Like I said, I am so disappointed that you young mums think you know so much better than your own parents and your OH parents.

I would hope that everyone aspires to do better in life than the previous generation. But also acceptable behaviour changes.

WiddlinDiddlin · 05/02/2025 20:23

Im really doubting that these 'friends' exist and it is OP's own kids who have an issue with her.

Can't see any other explanation for the touchy, snarky responses or the lack of detail.

Maybe you could be honest OP and entertain someone elses opinions and ideas... maybe that would actually help you fix things?

comoatoupeira · 05/02/2025 20:23

It would help if people were less defensive and more open to other’s views in a calm and respectful way. On both sides.

ZoeCM · 05/02/2025 20:24

Buzyizzy21 · 05/02/2025 19:28

Goodness me, so much hatred. Best you get yourself off to therapy.
oh and remember that your children will be able to make their own minds up later so you might come off worse.
When I was consoling this poor person today, I reminded her that in a few years they’ll be old enough to make their own decisions.
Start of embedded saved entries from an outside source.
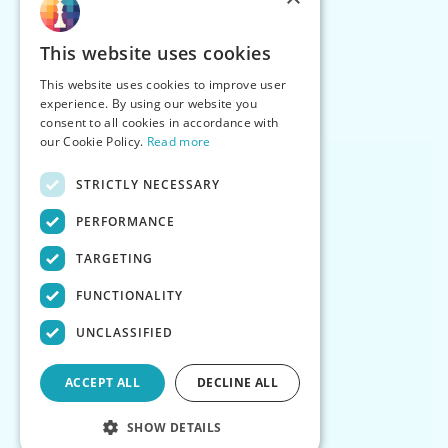
This website uses cookies
This website uses cookies to improve user
experience. By using our website you
consent to all cookies in accordance with
our Cookie Policy.
Read more
STRICTLY NECESSARY
PERFORMANCE
TARGETING
FUNCTIONALITY
UNCLASSIFIED
ACCEPT ALL
DECLINE ALL
SHOW DETAILS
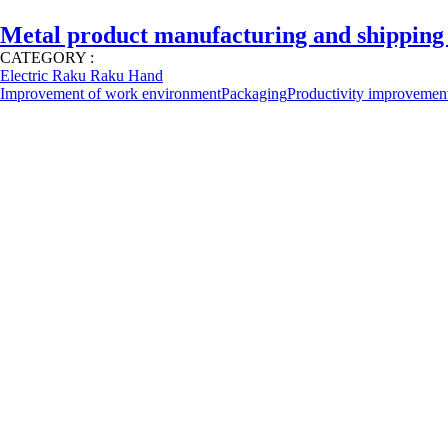
Metal product manufacturing and shipping
CATEGORY :
Electric Raku Raku Hand
Improvement of work environment
Packaging
Productivity improvemen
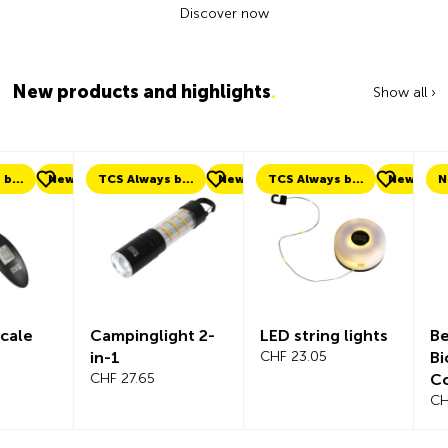
Discover now
New products and highlights
.
Show all ›
ew
TCS Always by my side
New
TCS Always by my side
New
New
Campinglight 2-
LED string lights
Beeline Ve
in-1
CHF 23.05
Bicycle
CHF 27.65
Compute
Complete
CHF 101.65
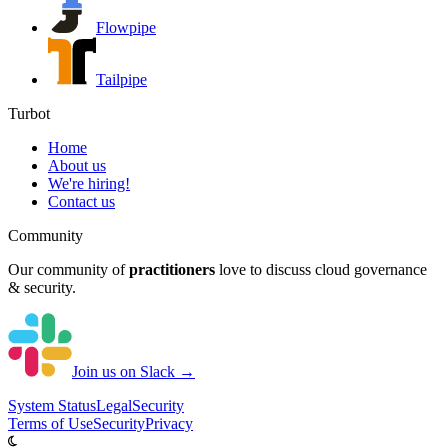
Flowpipe
Tailpipe
Turbot
Home
About us
We're hiring!
Contact us
Community
Our community of
practitioners
love to discuss cloud governance
& security.
Join us on Slack →
System
Status
Legal
Security
Terms of Use
Security
Privacy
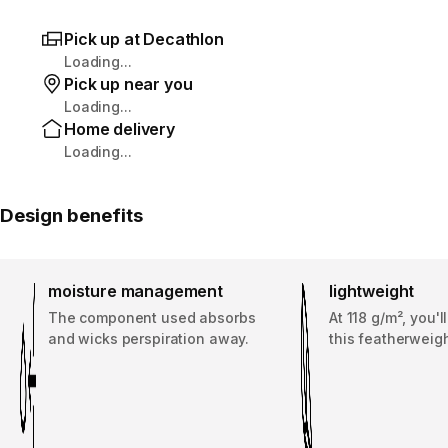
Pick up at Decathlon
Loading...
Pick up near you
Loading...
Home delivery
Loading...
Design benefits
moisture management
lightweight
The component used absorbs
At 118 g/m², you'l
and wicks perspiration away.
this featherweigh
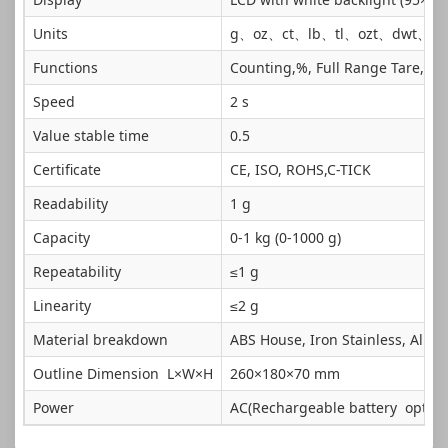
Units
g、oz、ct、lb、tl、ozt、dwt、G
Functions
Counting,%, Full Range Tare, Ov
Speed
2 s
Value stable time
0.5
Certificate
CE, ISO, ROHS,C-TICK
Readability
1 g
Capacity
0-1 kg (0-1000 g)
Repeatability
≤1 g
Linearity
≤2 g
Material breakdown
ABS House, Iron Stainless, Alu
Outline Dimension L×W×H
260×180×70 mm
Power
AC(Rechargeable battery optiona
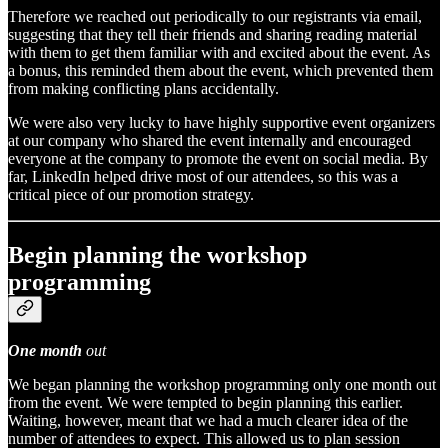
Therefore we reached out periodically to our registrants via email,
suggesting that they tell their friends and sharing reading material
with them to get them familiar with and excited about the event. As
a bonus, this reminded them about the event, which prevented them
from making conflicting plans accidentally.
We were also very lucky to have highly supportive event organizers
at our company who shared the event internally and encouraged
everyone at the company to promote the event on social media. By
far, LinkedIn helped drive most of our attendees, so this was a
critical piece of our promotion strategy.
Begin planning the workshop
programming
One month
out
We began planning the workshop programming only one month out
from the event. We were tempted to begin planning this earlier.
Waiting, however, meant that we had a much clearer idea of the
number of attendees to expect. This allowed us to plan session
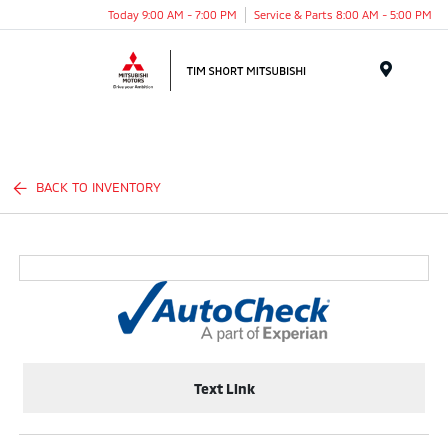
Today 9:00 AM - 7:00 PM
Service & Parts 8:00 AM - 5:00 PM
Menu
BACK TO INVENTORY
Text Link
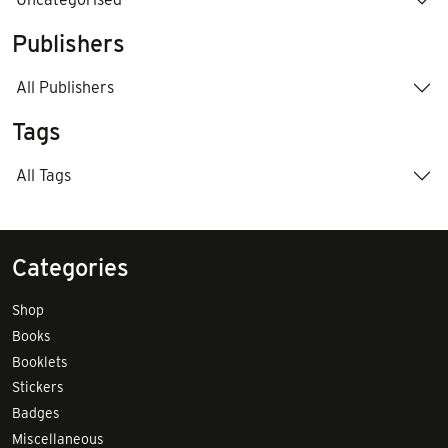
Publishers
All Publishers
Tags
All Tags
Categories
Shop
Books
Booklets
Stickers
Badges
Miscellaneous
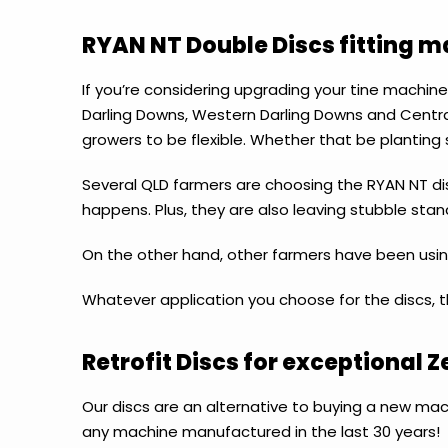
RYAN NT Double Discs fitting 
If you’re considering upgrading your tine machine
Darling Downs, Western Darling Downs and Central
growers to be flexible. Whether that be planting 
Several QLD farmers are choosing the RYAN NT dis
happens. Plus, they are also leaving stubble stand
On the other hand, other farmers have been using
Whatever application you choose for the discs, the
Retrofit Discs for exceptional Z
Our discs are an alternative to buying a new ma
any machine manufactured in the last 30 years!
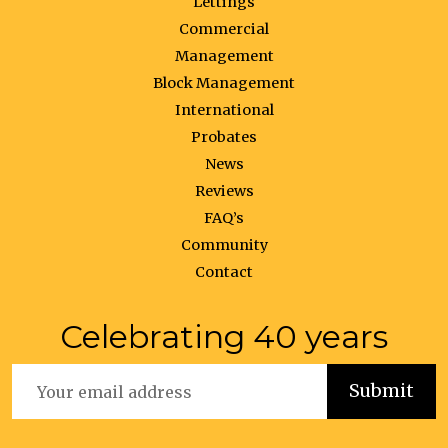
Lettings
Commercial
Management
Block Management
International
Probates
News
Reviews
FAQ’s
Community
Contact
Celebrating 40 years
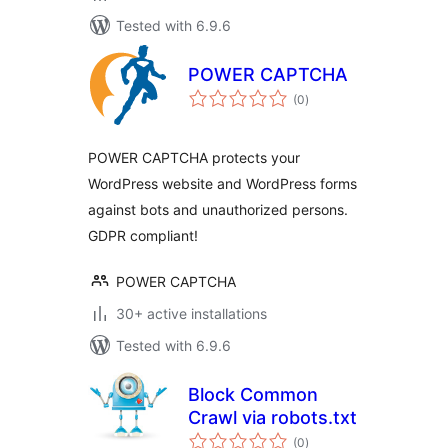
Tested with 6.9.6
POWER CAPTCHA
total
(0
)
ratings
POWER CAPTCHA protects your
WordPress website and WordPress forms
against bots and unauthorized persons.
GDPR compliant!
POWER CAPTCHA
30+ active installations
Tested with 6.9.6
Block Common
Crawl via robots.txt
total
(0
)
ratings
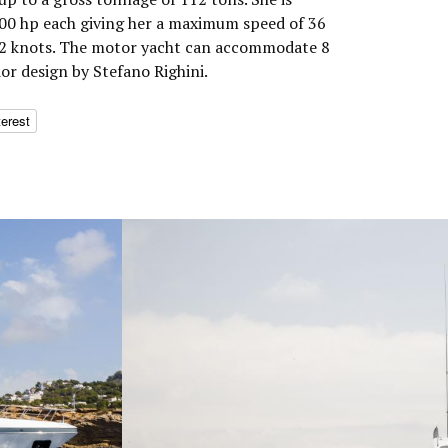
0 hp each giving her a maximum speed of 36
 32 knots. The motor yacht can accommodate 8
ior design by Stefano Righini.
terest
I wouldn’t want to be in the shoes of any parent who thinks they have the right to stop any grandchild relationship. Karma has a habit of biting back hard. 🤣🤣

I've never heard of anyone cutting contact with their parents out of anger that they didn't have a relationship with their grandparents 🤷

Sportacus17 · 05/02/2025 20:25

I don’t think the op / possible troll is coming back.

Washingmachineparty · 05/02/2025 20:29

I suspect the op/possible bridge dweller with no real world "friends" or actual examples has mistakenly ended up here instead of the gransnet estrangement echo chamber.